Based on his first-hand experience, Hannam said plenty of people choose not to go on a mountaineering expedition because they talk themselves out of it. 

He pointed out that 90 percent of any expedition comprises things that may not be easy but are entirely doable. It’s that last 10 percent that will push someone out of their comfort zone to achieve something extraordinary. 

However, people tend to focus on the hard parts and either find excuses or negatively self-talk until they decide not to go. 

“So rather than talk yourself out of the small bit of hard climbing, talk yourself into the rest that is fathomable, trainable and fun,” Hannam said. 

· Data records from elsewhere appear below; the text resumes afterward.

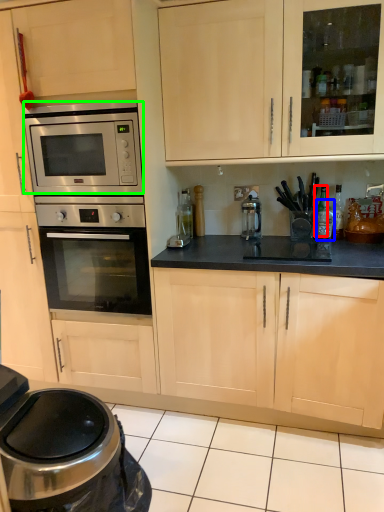 Question: Estimate the real-world distances between objects in this image. Which object is closer to bottle (highlighted by a red box), bottle (highlighted by a blue box) or microwave oven (highlighted by a green box)?

Choices:
 (A) bottle
 (B) microwave oven

Answer: (A) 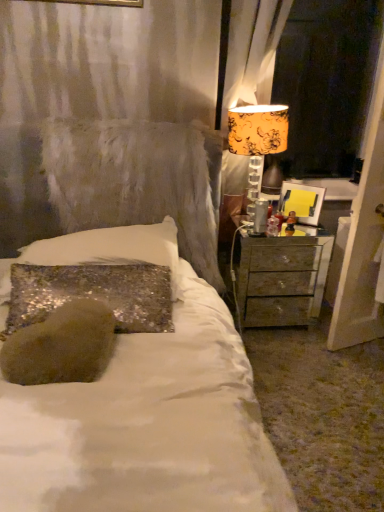 Question: Is orange floral fabric lampshade at upper right positioned in front of metallic silver nightstand at right?

Choices:
 (A) yes
 (B) no

Answer: (A)

Question: Considering the relative sizes of orange floral fabric lampshade at upper right and metallic silver nightstand at right in the image provided, is orange floral fabric lampshade at upper right smaller than metallic silver nightstand at right?

Choices:
 (A) no
 (B) yes

Answer: (B)

Question: Can you confirm if orange floral fabric lampshade at upper right is shorter than metallic silver nightstand at right?

Choices:
 (A) no
 (B) yes

Answer: (A)

Question: Does orange floral fabric lampshade at upper right appear on the left side of metallic silver nightstand at right?

Choices:
 (A) yes
 (B) no

Answer: (A)

Question: Is orange floral fabric lampshade at upper right further to the viewer compared to metallic silver nightstand at right?

Choices:
 (A) no
 (B) yes

Answer: (A)

Question: Is orange floral fabric at right situated inside yellow paper at right or outside?

Choices:
 (A) inside
 (B) outside

Answer: (B)

Question: Would you say orange floral fabric at right is to the left or to the right of yellow paper at right in the picture?

Choices:
 (A) left
 (B) right

Answer: (B)

Question: Considering the positions of point (362, 110) and point (314, 218), is point (362, 110) closer or farther from the camera than point (314, 218)?

Choices:
 (A) closer
 (B) farther

Answer: (B)

Question: Is orange floral fabric at right in front of or behind yellow paper at right in the image?

Choices:
 (A) front
 (B) behind

Answer: (A)

Question: From a real-world perspective, relative to yellow paper at right, is metallic silver nightstand at right vertically above or below?

Choices:
 (A) above
 (B) below

Answer: (B)

Question: Would you say metallic silver nightstand at right is to the left or to the right of yellow paper at right in the picture?

Choices:
 (A) left
 (B) right

Answer: (A)

Question: Considering the positions of metallic silver nightstand at right and yellow paper at right in the image, is metallic silver nightstand at right bigger or smaller than yellow paper at right?

Choices:
 (A) big
 (B) small

Answer: (A)

Question: Relative to yellow paper at right, is metallic silver nightstand at right in front or behind?

Choices:
 (A) front
 (B) behind

Answer: (A)

Question: Considering the relative positions of sparkly silver pillow at center and metallic silver nightstand at right in the image provided, is sparkly silver pillow at center to the left or to the right of metallic silver nightstand at right?

Choices:
 (A) right
 (B) left

Answer: (B)

Question: In terms of height, does sparkly silver pillow at center look taller or shorter compared to metallic silver nightstand at right?

Choices:
 (A) tall
 (B) short

Answer: (B)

“Every day we hear people say stuff like ‘one day’ and ‘it must be amazing to do that’ about things people just like them do regularly,” he added. “The difference is those that do it decide they can.”

2. Don’t under pack

Any ‘Top 10 Mountaineering Tips’ article will include something along the lines of “pack light.” However, Hannam warns that it is possible to pack too light. 

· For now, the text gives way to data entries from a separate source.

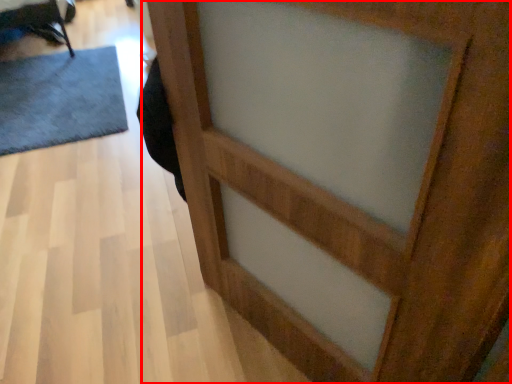 Question: Considering the relative positions of barn door (annotated by the red box) and doormat in the image provided, where is barn door (annotated by the red box) located with respect to the staircase?

Choices:
 (A) left
 (B) right

Answer: (B) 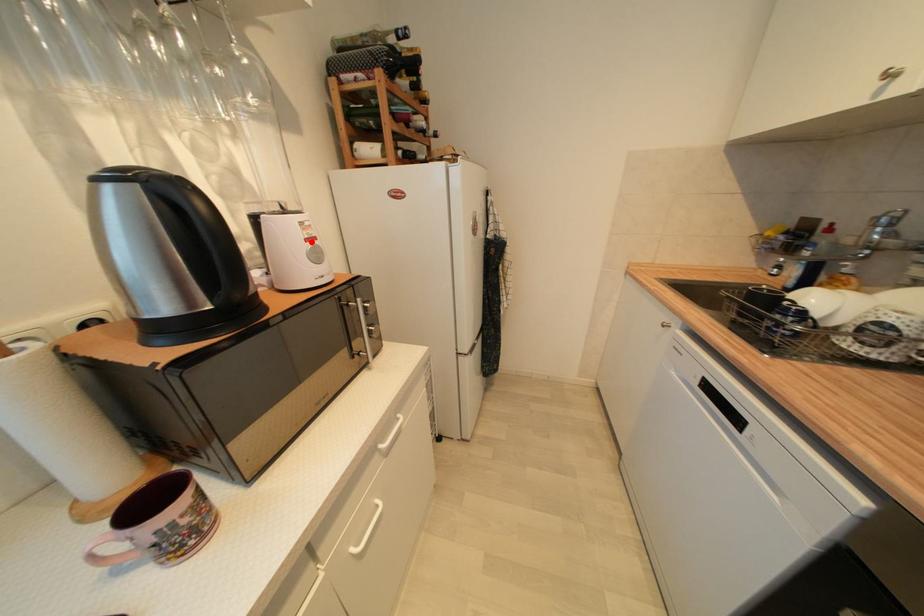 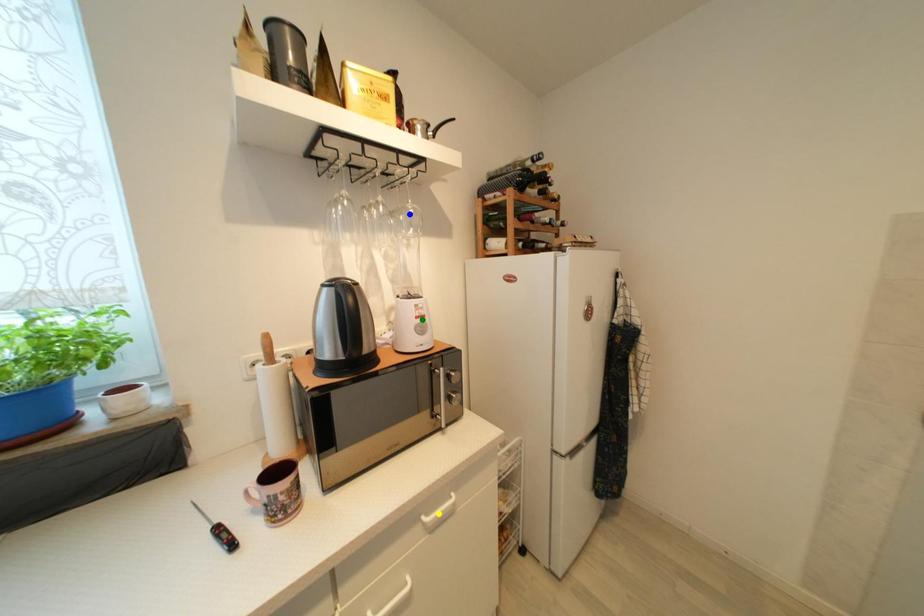 Question: I am providing you with two images of the same scene from different viewpoints. A red point is marked on the first image. You are given multiple points on the second image. Which point in image 2 is actually the same real-world point as the red point in image 1?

While it is important to avoid bringing unnecessary gear and items along – too many cotton clothes, non-essential jewelry, etc. – there are some things that you simply have to bring to maximize your chances of success on the mountain.

Keep reading: Essential Items To Pack For Your Mountaineering Expedition

“Going light doesn’t need discussion but going too light does,” Hannam said. “Gear still needs to be fit for purpose, and we’ve seen so many people have to change their plans after super-light gear failed to do what something 100 grams heavier would have done easily.”

This is especially true for high-altitude expeditions, for which climbers also need thicker gloves, heavier sleeping bags and more warm clothing layers, in general. Skimping on any of these items is usually a recipe for going home early.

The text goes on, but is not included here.